さて、今回のキャンプでは48時間という寝食を共にしたことで、普段の学校生活では生まれないような対立から、一旦着地するところまでを伴走することができました。普段の学校生活では、問題が起きても授業や専科などの兼ね合いから十分に子どもの声を聞いたり、対処療法的な解決になってしまうところを今回は、子どものサインを待ちながら、子どもの意思決定を大切にしながら解決に向けて双方に伴奏する時間がありました。
一見、外から見るといじめや嫌がらせのように見える子ども同士のやり取りも、双方それぞれの視点で話を聞くと、実は子どもたちなりの正義感と優しさから生まれた対立も起きていると知り、優しさや正義感から生まれる対立もあるんだと驚く場面もありました。しかし、双方それぞれが自分の正しさを信じて行動をしているので、相手の行動に納得がいかず、対話もできない状況でした。「まずは、ジャッジをしないで子どもの行動の背景にある価値を信じて聞く姿勢の重要性」を学びました。
さて、今回の学校キャンプを通して総じて言えることは、時間管理もお金の管理も人間関係の対立への向き合い方も、一朝一夕に育まれるものではないということです。子どもたちが正しい知識を教えることも、子どもが失敗しないように環境をそっと整えることもプロセスとしては重要ですが、最終的に子どもたちは自分で自立して生きていくことになります。
今回のキャンプでは「なーくるないさー(何とかなる)」をモットーにしており、その上で子どもたちが失敗できる環境設定を大切にしました。
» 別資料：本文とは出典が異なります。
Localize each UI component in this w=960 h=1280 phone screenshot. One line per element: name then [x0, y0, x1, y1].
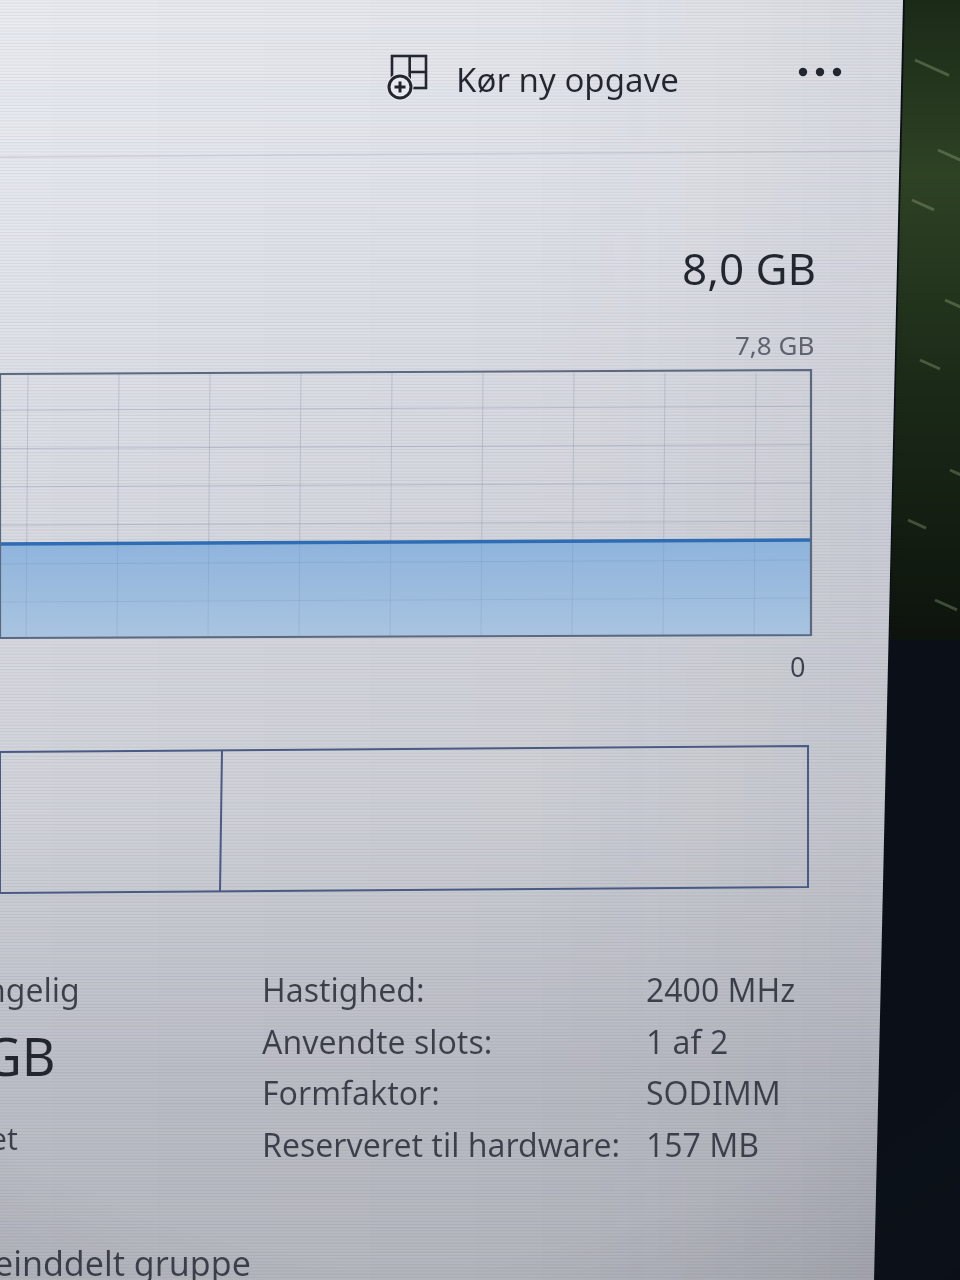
button[interactable]: Jobliste – hukommelse: [0, 0, 960, 1280]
大人から見ると、ツッコミどころが満載のキャンプの企画、準備、そして当日の子どもたちの動きでしたが、大人が見守りに徹することで子どもたちはどこかのタイミングで動き出し、準備不足やスキル不足、リサーチ不足などの失敗経験からトライアンドエラーも2日間のサイクルの中でも見られました。
あくまでもきっかけの1つに過ぎないキャンプでも子どもたちの現在地が知れて、クラス全体としても大きな1つのサイクルを回す中で共通の失敗経験を共通経験にすることができました。明日から学校生活という日常に戻って、また同じクラスメイトで生活が続いていくことも醍醐味です。
最後に私たち大人は、時間やお金の管理、人間関係の構築などどのように介入することで子どもたちのスキルを伸ばしていくことができるのでしょうか?
いつも読んでいただきありがとうございます。
子どもたちの学びが続いていきます。